Ariki was designed by Archibald Logan and built by Logan Brothers for Charles Horton of the Horton publishing family as a combined racing and cruising yacht. Ariki's design was based on the Logan brother's highly successful Rainbow of 1898, which in turn had been inspired by the George Lennox Watson designed royal yacht Britannia of 1893. Ariki was a gaff-rigged cutter with a jackyard topsail.
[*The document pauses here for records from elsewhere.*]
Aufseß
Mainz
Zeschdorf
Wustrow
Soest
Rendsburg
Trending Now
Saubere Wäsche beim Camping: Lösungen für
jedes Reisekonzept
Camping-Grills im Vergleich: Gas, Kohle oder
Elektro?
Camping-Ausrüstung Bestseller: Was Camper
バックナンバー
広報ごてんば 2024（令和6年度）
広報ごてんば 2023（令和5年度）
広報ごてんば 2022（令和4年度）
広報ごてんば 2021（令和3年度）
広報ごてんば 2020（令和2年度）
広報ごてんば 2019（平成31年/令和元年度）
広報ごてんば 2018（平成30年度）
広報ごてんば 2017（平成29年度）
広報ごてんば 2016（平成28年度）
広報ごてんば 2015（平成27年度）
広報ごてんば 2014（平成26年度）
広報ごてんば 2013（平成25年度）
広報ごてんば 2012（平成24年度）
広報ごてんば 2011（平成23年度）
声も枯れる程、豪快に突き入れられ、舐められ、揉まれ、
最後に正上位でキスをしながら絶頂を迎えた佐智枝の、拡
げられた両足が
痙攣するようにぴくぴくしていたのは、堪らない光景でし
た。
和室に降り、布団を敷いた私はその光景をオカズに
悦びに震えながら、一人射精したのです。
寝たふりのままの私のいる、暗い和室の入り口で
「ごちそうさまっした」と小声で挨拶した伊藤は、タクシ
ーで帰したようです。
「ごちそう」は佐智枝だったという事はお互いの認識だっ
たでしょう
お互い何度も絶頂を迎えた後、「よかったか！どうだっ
Featuring a spoon-bowed and counter-stern, her hull was planked in copper fastened kauri, consisting of two thinner layers of planks that were diagonal to each other and the third skin of planks running horizontally fore and aft along the yacht. She featured a flush deck with no cabin top visible above the deck.
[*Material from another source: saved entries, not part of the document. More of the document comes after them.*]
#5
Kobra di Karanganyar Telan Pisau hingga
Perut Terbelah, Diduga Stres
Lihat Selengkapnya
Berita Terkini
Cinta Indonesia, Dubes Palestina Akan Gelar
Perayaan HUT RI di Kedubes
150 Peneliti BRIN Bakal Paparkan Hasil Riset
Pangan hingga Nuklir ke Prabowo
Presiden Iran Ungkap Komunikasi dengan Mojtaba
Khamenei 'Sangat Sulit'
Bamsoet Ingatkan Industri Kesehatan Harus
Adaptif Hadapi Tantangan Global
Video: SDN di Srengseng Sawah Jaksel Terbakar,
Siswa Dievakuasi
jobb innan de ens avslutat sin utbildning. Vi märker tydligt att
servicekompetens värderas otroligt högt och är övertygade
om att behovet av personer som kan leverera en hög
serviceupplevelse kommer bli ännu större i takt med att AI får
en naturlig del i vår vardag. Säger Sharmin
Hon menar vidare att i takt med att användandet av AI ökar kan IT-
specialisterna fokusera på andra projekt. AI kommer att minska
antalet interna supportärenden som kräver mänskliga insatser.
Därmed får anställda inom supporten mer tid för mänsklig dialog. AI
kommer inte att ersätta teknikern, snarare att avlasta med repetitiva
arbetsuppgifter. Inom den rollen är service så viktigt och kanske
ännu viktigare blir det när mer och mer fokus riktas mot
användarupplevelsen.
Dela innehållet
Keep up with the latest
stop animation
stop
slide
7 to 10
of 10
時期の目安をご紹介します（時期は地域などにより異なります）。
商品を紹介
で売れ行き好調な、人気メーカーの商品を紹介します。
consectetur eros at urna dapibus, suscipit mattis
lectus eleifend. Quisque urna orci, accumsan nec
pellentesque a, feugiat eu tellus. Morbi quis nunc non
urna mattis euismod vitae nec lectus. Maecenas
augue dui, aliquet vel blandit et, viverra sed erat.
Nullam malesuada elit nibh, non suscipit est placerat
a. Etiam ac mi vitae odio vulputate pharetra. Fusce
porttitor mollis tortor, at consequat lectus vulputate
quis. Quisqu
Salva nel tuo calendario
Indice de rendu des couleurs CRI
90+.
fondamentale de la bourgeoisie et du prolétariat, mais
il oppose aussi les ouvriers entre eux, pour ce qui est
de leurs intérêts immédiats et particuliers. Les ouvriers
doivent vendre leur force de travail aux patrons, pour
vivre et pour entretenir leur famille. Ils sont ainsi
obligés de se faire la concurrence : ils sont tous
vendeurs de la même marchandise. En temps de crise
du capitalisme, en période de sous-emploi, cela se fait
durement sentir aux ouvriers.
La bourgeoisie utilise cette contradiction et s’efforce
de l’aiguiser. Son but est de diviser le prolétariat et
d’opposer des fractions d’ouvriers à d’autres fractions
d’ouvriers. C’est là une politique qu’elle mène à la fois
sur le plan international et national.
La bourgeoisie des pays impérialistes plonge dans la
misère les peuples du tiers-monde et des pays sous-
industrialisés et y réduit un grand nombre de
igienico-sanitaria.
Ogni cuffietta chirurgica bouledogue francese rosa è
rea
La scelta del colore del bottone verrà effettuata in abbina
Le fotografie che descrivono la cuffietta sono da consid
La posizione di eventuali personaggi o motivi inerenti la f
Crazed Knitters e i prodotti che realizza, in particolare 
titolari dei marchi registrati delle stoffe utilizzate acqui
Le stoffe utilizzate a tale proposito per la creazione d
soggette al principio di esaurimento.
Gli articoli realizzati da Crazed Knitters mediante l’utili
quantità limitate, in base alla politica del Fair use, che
Ariki features in the early New Zealand photographs of Henry Winkelmann.

In December 1907 she ran aground on a sandbar at Tolaga while sailing from Gisborne to Auckland. Horton owned Ariki until 1910 when he sold her to prominent lawyer E.C. Blomfield. In 1914, Blomfield sold her to businessman Alfred Nathan, a director of L.D Nathan. In 1917 she was washed ashore at Devonport by a storm. She was repaired by Chas Bailey, who was the Logan Brother's boatbuilding rival. In 1920 he was sold to W.R. 'Willie' Wilson, a partner in the publishing firm of Wilson & Horton.

The Goodfellow family then owned Ariki from 1934 onwards for many years. During this period she was mostly used for cruising, to assist in which the family installed an engine.
In 1936 a new mast, taller than the original was installed. Consideration was given to converting her to a Bermudan configuration, but she retained her gaff rig, but with new main and headsails sourced from Ratsey & Lapthorn of the Isle of Wight.
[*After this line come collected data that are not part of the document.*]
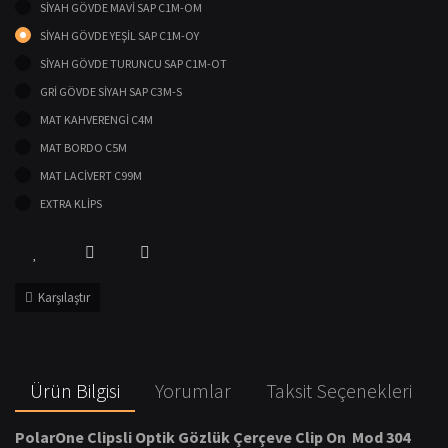
SİYAH GÖVDE MAVİ SAP C1M-OM
SİYAH GÖVDE YEŞİL SAP C1M-OY
SİYAH GÖVDE TURUNCU SAP C1M-OT
GRİ GÖVDE SİYAH SAP C3M-S
MAT KAHVERENGİ C4M
MAT BORDO C5M
MAT LACİVERT C99M
EXTRA KLİPS
Karşılaştır
Ürün Bilgisi
Yorumlar
Taksit Seçenekleri
PolarOne Clipsli Optik Gözlük Çerçeve Clip On Mod 304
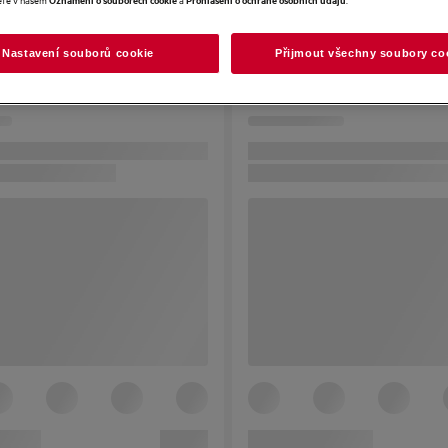
Nastavení souborů cookie
Přijmout všechny soubory co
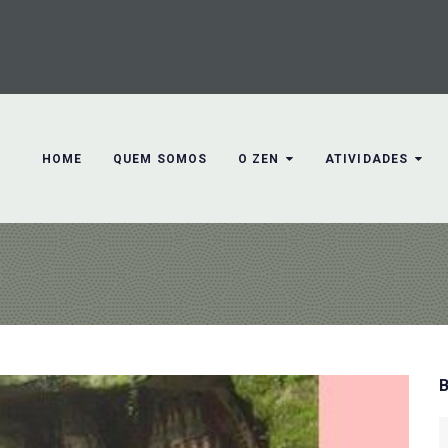
HOME
QUEM SOMOS
O ZEN
ATIVIDADES
S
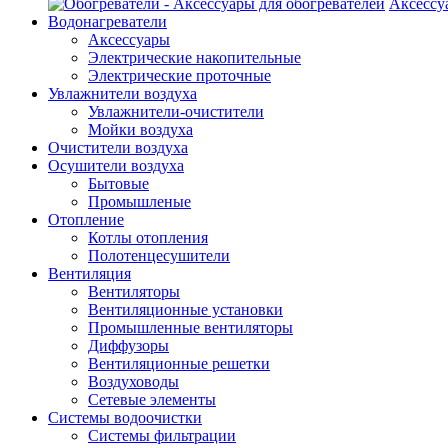
Аксессу
Водонагреватели
Аксессуары
Электрические накопительные
Электрические проточные
Увлажнители воздуха
Увлажнители-очистители
Мойки воздуха
Очистители воздуха
Осушители воздуха
Бытовые
Промышленые
Отопление
Котлы отопления
Полотенцесушители
Вентиляция
Вентиляторы
Вентиляционные установки
Промышленные вентиляторы
Диффузоры
Вентиляционные решетки
Воздуховоды
Сетевые элементы
Системы водоочистки
Системы фильтрации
The launching of the Lou Tercel designed and built Ranger in 1938 signaled the end of Arikis dominance of Auckland first-class racing. Up until that time she had been the scratch boat of the first class (A-class) fleet.

After World War II the Goodfellow family sold Ariki to Arthur Angell and H.C. Cove Littler, later his son Hugh Littler, who continued to race her. After the Littler family bought another yacht, Ariki spent most of her time unused and sitting at her mooring.

==Restoration==

A syndicate consisting of Warwick Jones, Rodger Duncan, and Peter Blundell purchased her on 30 March 1977. They found her deck and beams were in poor condition. Taken to a shed in Clevedon she emerged after four years with a replaced deck, restored skylight, cabin top, cabin interior and coamings, while the engine was shifted forward to improve her balance.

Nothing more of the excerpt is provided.